Where I think this discussion goes off the rails most of the time is assuming "learned thing" equates to Computer Operation skill. I'm not convinced such a skill even exists at TL8 and up, that is Computer Operation appears in GURPS for historical reasons based on when the rules happened to be written.

The analogy I like to use is that sometime around the end of TL5 just about every craft skill shifted from using hand tools to power tools. Using power tools is definitely learned, and TL5 craftsmen both with and without it are perfectly reasonable characters, so Power Tool Operation/TL5 is a perfectly reasonable skill (though for 4e I think I'd call it a Perk). But this does not mean every craftsman at TL6+ must have it, or indeed anything at all recorded on his character sheet. By then it is simply part of every craft skill, and coming from a country where they don't have power tools and hence you are unfamiliar with them is a subset of the Low TL disadvantage.

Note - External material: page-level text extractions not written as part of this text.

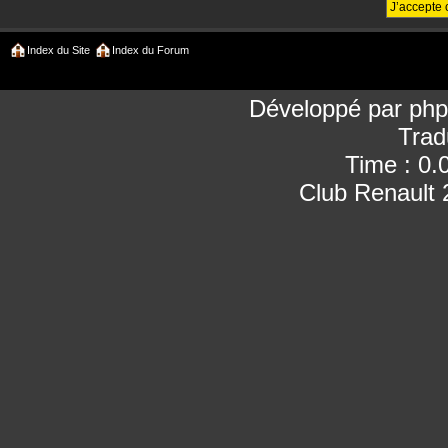
Index du Site
Index du Forum
Développé par
ph
Trad
Time : 0.
Club Renault 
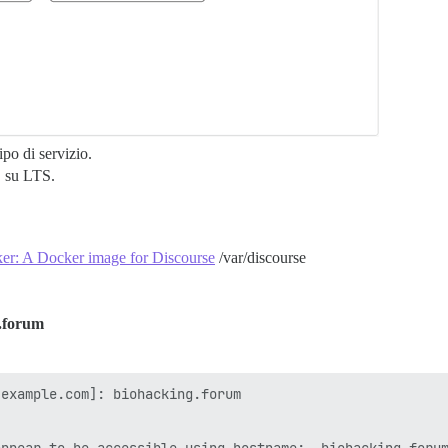
po di servizio.
, su LTS.
ker: A Docker image for Discourse
/var/discourse
.forum
example.com]: biohacking.forum
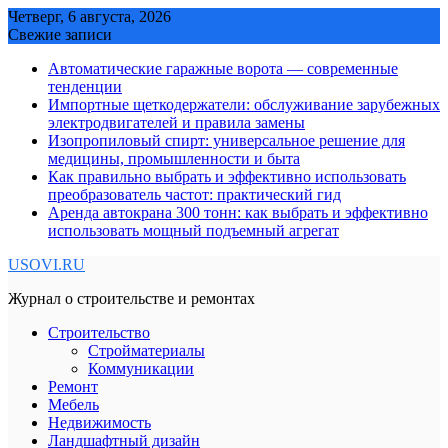
Skip
Четверг, 6 августа, 2026
to
Свежие записи
content
Автоматические гаражные ворота — современные
тенденции
Импортные щеткодержатели: обслуживание зарубежных
электродвигателей и правила замены
Изопропиловый спирт: универсальное решение для
медицины, промышленности и быта
Как правильно выбрать и эффективно использовать
преобразователь частот: практический гид
Аренда автокрана 300 тонн: как выбрать и эффективно
использовать мощный подъемный агрегат
USOVI.RU
Журнал о строительстве и ремонтах
Строительство
Стройматериалы
Коммуникации
Ремонт
Мебель
Недвижимость
Ландшафтный дизайн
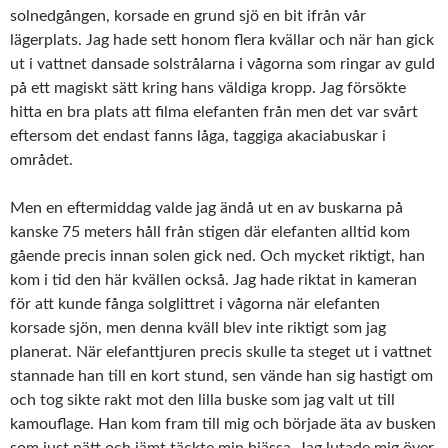
solnedgången, korsade en grund sjö en bit ifrån vår
lägerplats. Jag hade sett honom flera kvällar och när han gick
ut i vattnet dansade solstrålarna i vågorna som ringar av guld
på ett magiskt sätt kring hans väldiga kropp. Jag försökte
hitta en bra plats att filma elefanten från men det var svårt
eftersom det endast fanns låga, taggiga akaciabuskar i
området.
Men en eftermiddag valde jag ändå ut en av buskarna på
kanske 75 meters håll från stigen där elefanten alltid kom
gående precis innan solen gick ned. Och mycket riktigt, han
kom i tid den här kvällen också. Jag hade riktat in kameran
för att kunde fånga solglittret i vågorna när elefanten
korsade sjön, men denna kväll blev inte riktigt som jag
planerat. När elefanttjuren precis skulle ta steget ut i vattnet
stannade han till en kort stund, sen vände han sig hastigt om
och tog sikte rakt mot den lilla buske som jag valt ut till
kamouflage. Han kom fram till mig och började äta av busken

Computers have essentially gone through the same transition, the skill you use to do something with a computerized tool is the skill connected with the something, not a skill connected to computers. In any case, if you are using Computer Operation for "routine use" of things like your cell phone, in what situation do you envision every making a skill roll? If it can't be anything that would call for an EO (Communications) roll, there isn't anything left but trivial stuff that you'd be a fool to bother rolling for in the first place right?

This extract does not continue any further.